The portion of Section 4 that addresses the Town remnant provides:

If the owners of the parcels [in the Town remnant] have not initiated procedures to annex said parcels to the City of Mayville, the Village, or another municipality, and have not otherwise, in the opinion of the Village, demonstrated their willingness and ability to remain an independent remnant Town within 60 days after the Village's adoption of the Triggering Ordinance, or if the City of Mayville or other relevant municipality rejects or fails to act on said property owners' annexation petition, the Village may at any time following such 60-day period attach or annex said remnant parcels via any legal means set forth in Chapter 66 Wisconsin Statutes, including the adoption of an ordinance under [Wis. Stat.] § 66.0301(6)(e).

¶9 The Agreement also provides that, upon implementation through the Triggering Ordinance, all real, personal, and intangible property of the Town, and all its assets and liabilities, become those of the Village. Section 6 of the Agreement also sets forth a process for the Town's governing body to transition into the governing body of the Village. This process involves the sequential resignation of Village board members and the appointment of Town officials to fill these vacancies.

¶10 In 2021, the Village adopted a Triggering Ordinance as provided in Section 4 of the Agreement, which resulted in a change of the boundary line and all Town territory-with the exception of the Town remnant-becoming part of the Village. The City then filed this action, seeking a declaratory judgment that the Agreement is void because it exceeds the Respondents' authority under Wis.Stat. § 66.0301(6).

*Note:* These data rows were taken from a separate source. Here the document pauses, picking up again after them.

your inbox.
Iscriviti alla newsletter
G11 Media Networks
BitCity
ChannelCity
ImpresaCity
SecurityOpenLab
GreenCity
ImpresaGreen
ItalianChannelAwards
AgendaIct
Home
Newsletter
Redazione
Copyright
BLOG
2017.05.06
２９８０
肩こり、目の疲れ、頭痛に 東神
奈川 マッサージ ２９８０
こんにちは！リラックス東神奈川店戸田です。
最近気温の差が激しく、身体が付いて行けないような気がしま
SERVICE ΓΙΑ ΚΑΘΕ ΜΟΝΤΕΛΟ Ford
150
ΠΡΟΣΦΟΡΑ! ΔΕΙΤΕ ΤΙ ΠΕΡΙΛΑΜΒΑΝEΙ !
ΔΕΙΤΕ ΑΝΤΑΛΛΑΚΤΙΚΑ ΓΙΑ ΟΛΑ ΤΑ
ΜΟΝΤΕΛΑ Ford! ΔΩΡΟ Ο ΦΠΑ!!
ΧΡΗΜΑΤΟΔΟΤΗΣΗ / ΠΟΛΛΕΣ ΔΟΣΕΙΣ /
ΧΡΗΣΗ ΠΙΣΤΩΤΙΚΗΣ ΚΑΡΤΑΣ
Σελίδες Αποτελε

¶11 The City filed a motion for summary judgment seeking an order declaring that the Agreement is void and unenforceable. The circuit court denied the City's motion, rejecting the City's argument that the statutory scheme in Wis.Stat. ch. 66 does not authorize the Agreement. The court explained that it was not persuaded by the City's argument that the purpose and effect of the boundary change provisions in the Agreement was to accomplish a "consolidation" that does not satisfy the statutory requirements for a consolidation. Relying on our decision in City of Kaukauna v. Village of Harrison, 2015 WI.App. 73, ¶¶8-10, 365 Wis.2d 181, 870 N.W.2d 680, the circuit court determined that ch. 66 provides multiple processes to accomplish a municipality's jurisdictional changes and that "§ 66.0301 boundary agreements were not limited to 'minor' adjustments, and such agreements could be used to effect 'major' adjustments to the boundaries between a village and town."

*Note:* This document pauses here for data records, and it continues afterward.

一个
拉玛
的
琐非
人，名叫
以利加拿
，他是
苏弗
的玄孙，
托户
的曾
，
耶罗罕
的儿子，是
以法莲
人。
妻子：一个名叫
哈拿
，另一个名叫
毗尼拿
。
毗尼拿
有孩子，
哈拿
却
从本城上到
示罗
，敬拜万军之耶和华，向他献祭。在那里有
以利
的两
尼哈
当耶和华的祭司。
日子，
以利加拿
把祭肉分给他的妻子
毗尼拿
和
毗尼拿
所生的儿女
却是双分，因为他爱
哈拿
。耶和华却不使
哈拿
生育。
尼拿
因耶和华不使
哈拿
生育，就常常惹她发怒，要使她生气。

¶12 The circuit court further concluded that the Agreement complies with the requirements of Wis.Stat. § 66.0301 and it rejected the City's arguments that: (1) public policy dictates that an agreement cannot require Village board members to sequentially resign and appoint Town officials to the Village board; (2) the Agreement effectively created a boundary line between the Village and the City where none existed prior; and (3) the Agreement is not for a specified term, as required by § 66.0301(6)(b).

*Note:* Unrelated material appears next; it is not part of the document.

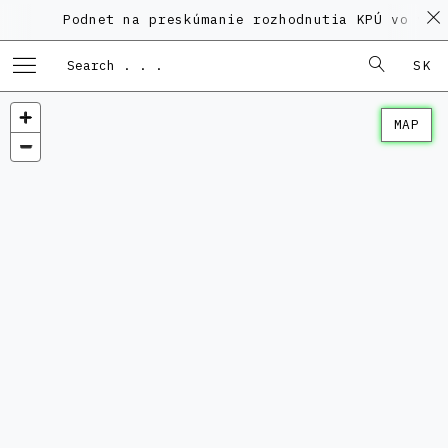
Podnet na preskúmanie rozhodnutia KPÚ vo veci
SK
MAP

The City does not appear to renew this second argument on appeal. We note that, in the course of arguing that the Agreement constitutes an unauthorized consolidation, the City asserts that the Triggering Ordinance adopted pursuant to Section 4 of the Agreement establishes a common boundary line between the Village and the City where no boundary line previously existed, which the City summarily asserts "exceeds the authority granted [to the Respondents] by [Wis. Stat.] § 66.0301(6)(a)." However, the City's assertions do not appear to be advanced as a separate argument intended for resolution by this court. To the extent that the City means to make such an argument, it is insufficiently developed: the City makes no effort to explain this assertion by reference to facts, the language in § 66.0301(6)(a), or any other legal authority. Thus, to the extent the City means to reassert this argument on appeal, we reject it as undeveloped. See State v. Pettit, 171 Wis.2d 627, 646, 492 N.W.2d 633 (Ct. App. 1992) (we need not address undeveloped arguments).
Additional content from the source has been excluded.